→ EXCERPTED RECORDS
=== Begin Enclosure ===

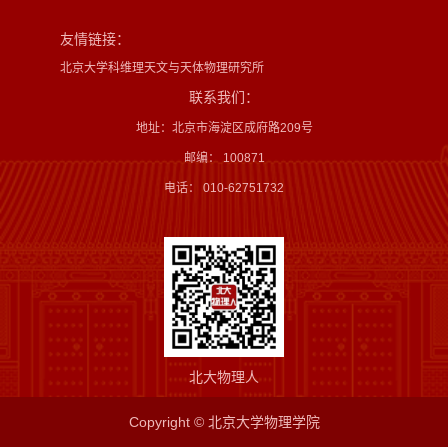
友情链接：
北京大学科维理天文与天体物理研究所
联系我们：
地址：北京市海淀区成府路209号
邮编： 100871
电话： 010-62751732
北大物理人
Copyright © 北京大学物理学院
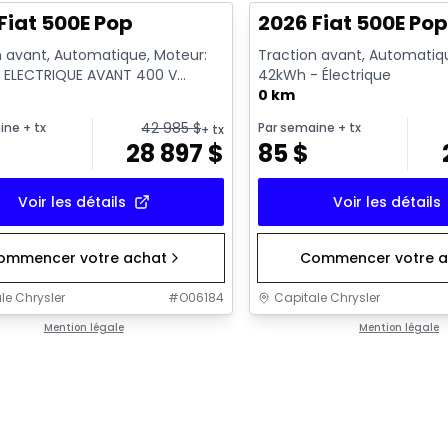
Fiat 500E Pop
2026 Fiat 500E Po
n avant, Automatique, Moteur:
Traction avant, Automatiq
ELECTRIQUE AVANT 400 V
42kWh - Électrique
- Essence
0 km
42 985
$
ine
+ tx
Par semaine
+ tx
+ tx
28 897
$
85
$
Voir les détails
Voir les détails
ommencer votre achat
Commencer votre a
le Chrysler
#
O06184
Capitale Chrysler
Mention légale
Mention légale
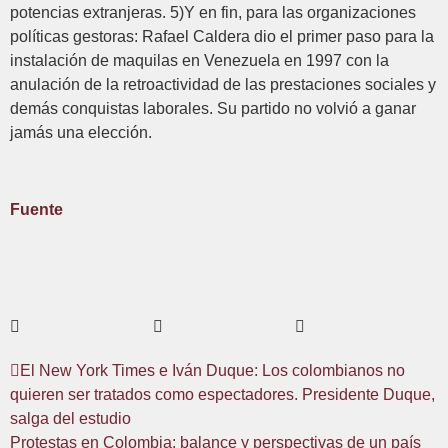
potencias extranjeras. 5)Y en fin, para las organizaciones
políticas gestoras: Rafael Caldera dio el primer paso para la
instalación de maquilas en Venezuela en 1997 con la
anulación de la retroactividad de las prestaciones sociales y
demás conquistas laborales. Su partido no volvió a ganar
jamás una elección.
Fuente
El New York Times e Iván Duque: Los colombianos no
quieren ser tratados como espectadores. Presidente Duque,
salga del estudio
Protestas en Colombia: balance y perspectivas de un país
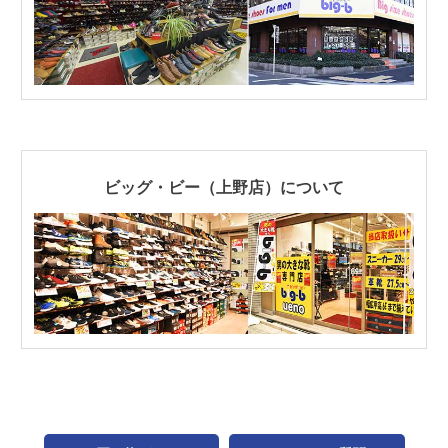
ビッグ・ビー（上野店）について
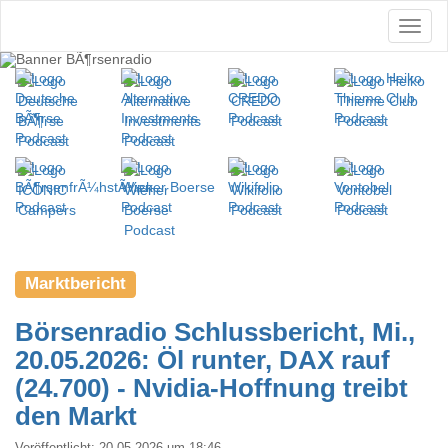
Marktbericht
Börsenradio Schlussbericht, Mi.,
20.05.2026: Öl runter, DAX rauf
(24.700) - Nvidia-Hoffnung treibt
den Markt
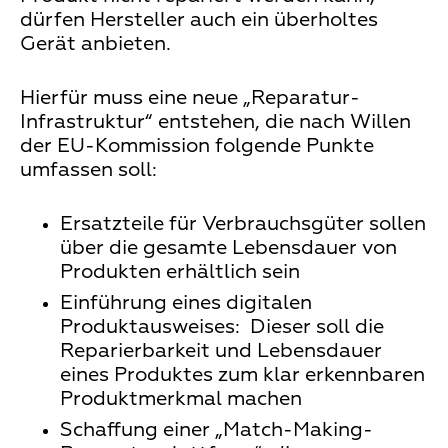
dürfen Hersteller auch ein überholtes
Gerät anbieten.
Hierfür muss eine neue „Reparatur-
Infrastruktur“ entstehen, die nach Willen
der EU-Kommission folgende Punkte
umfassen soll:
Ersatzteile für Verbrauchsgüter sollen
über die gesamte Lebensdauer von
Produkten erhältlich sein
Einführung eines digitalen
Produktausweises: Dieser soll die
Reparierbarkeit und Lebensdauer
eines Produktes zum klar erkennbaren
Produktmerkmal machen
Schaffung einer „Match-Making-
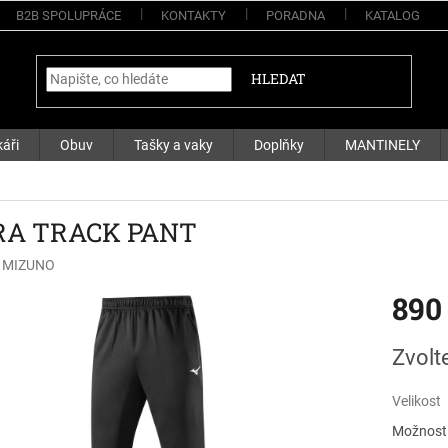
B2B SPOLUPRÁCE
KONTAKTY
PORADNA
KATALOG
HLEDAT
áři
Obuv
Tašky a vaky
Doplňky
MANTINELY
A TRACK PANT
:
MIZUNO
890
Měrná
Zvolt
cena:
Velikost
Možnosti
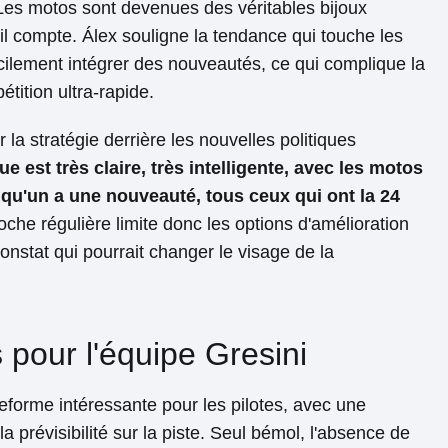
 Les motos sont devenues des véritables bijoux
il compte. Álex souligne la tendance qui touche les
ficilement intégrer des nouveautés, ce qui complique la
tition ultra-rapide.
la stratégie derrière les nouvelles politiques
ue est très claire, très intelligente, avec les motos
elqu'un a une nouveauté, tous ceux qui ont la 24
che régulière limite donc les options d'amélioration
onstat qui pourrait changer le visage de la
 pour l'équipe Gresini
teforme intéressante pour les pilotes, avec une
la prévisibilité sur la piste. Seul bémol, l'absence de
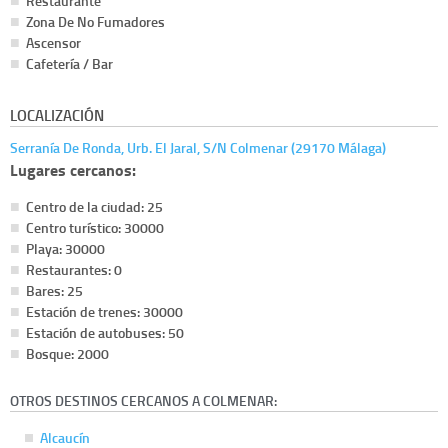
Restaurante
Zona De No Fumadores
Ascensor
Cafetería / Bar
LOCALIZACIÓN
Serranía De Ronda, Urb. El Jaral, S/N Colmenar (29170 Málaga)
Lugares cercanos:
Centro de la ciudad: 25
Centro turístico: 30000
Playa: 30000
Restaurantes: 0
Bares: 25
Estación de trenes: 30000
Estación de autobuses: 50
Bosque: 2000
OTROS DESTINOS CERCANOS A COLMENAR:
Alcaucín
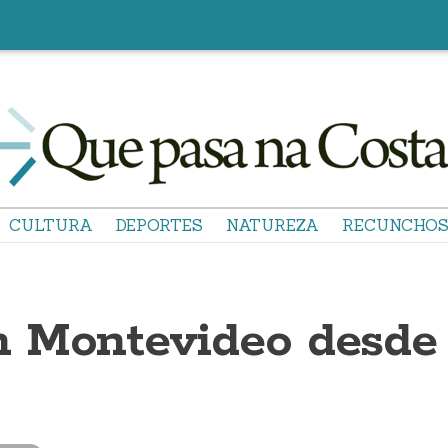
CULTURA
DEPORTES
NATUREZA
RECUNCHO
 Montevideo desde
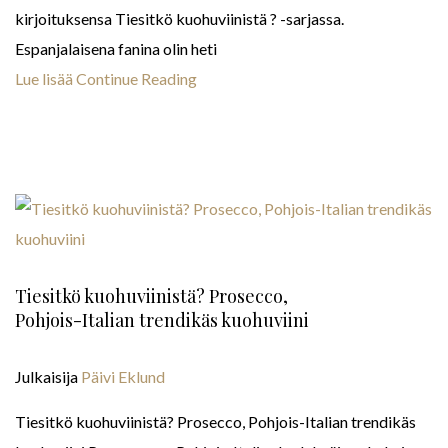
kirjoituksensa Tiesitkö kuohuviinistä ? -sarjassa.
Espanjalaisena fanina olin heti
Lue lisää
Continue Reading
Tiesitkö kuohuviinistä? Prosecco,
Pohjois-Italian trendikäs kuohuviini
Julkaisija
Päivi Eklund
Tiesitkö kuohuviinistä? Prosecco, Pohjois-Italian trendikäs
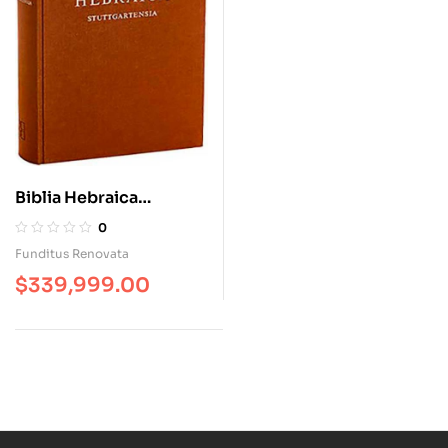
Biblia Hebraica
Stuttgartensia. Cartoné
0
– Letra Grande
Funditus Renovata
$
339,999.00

=== End Enclosure ===

→ TASK DESCRIPTION
All lines that include the word "votre" must be copied from the material above.

→ SOLVED EXERCISE
ommencer votre achat
Commencer votre a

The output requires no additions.